• YOUR ASSIGNMENT:
Wherever the string "gracias" shows up in the data below, copy the whole line.

Segment Start: PROVIDED ENTRIES

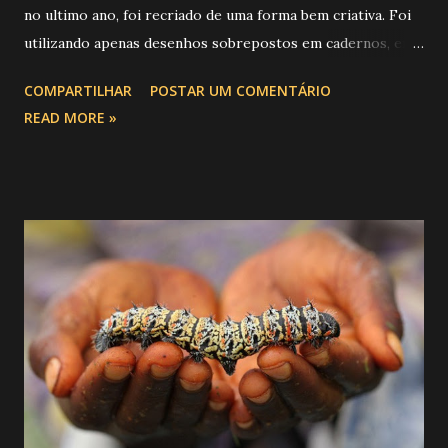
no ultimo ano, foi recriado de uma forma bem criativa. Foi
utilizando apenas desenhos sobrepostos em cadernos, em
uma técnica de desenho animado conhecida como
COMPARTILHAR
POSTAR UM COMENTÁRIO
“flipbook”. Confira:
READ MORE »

Segment End: PROVIDED ENTRIES
Segment Start: PROVIDED ENTRIES

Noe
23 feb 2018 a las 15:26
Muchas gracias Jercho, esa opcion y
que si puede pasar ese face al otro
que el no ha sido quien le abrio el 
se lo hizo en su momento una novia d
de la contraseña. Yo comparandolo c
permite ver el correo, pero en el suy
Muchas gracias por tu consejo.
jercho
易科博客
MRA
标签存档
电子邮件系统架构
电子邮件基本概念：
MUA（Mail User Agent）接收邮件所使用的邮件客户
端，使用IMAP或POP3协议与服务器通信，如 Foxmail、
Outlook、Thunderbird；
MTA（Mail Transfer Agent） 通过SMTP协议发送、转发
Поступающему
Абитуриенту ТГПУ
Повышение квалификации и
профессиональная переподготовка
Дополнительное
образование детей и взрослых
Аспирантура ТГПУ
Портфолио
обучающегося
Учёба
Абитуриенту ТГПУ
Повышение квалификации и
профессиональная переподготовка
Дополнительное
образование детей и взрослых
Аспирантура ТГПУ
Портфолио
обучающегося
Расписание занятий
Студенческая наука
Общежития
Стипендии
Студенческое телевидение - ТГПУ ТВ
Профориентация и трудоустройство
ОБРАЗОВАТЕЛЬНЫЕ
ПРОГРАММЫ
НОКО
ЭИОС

Segment End: PROVIDED ENTRIES
Segment Start: PROVIDED ENTRIES

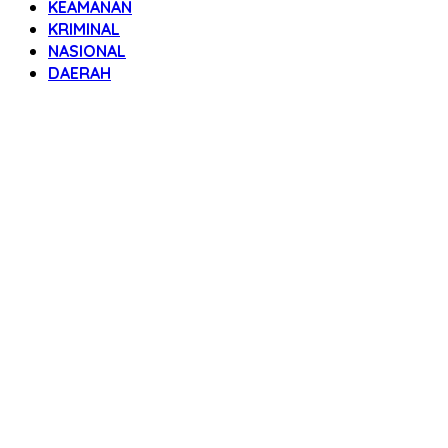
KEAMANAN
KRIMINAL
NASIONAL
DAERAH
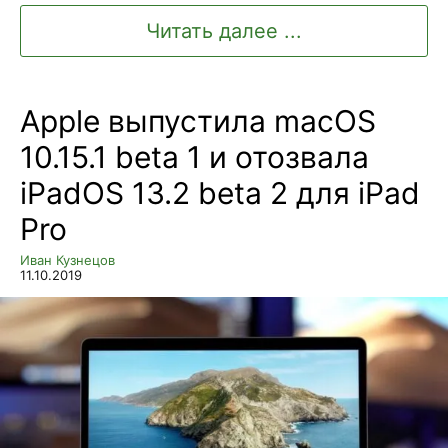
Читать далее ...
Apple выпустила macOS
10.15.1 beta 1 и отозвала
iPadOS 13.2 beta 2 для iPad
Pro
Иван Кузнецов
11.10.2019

Segment End: PROVIDED ENTRIES

• RESPONSE TO THE TASK:
Muchas gracias Jercho, esa opcion y
Muchas gracias por tu consejo.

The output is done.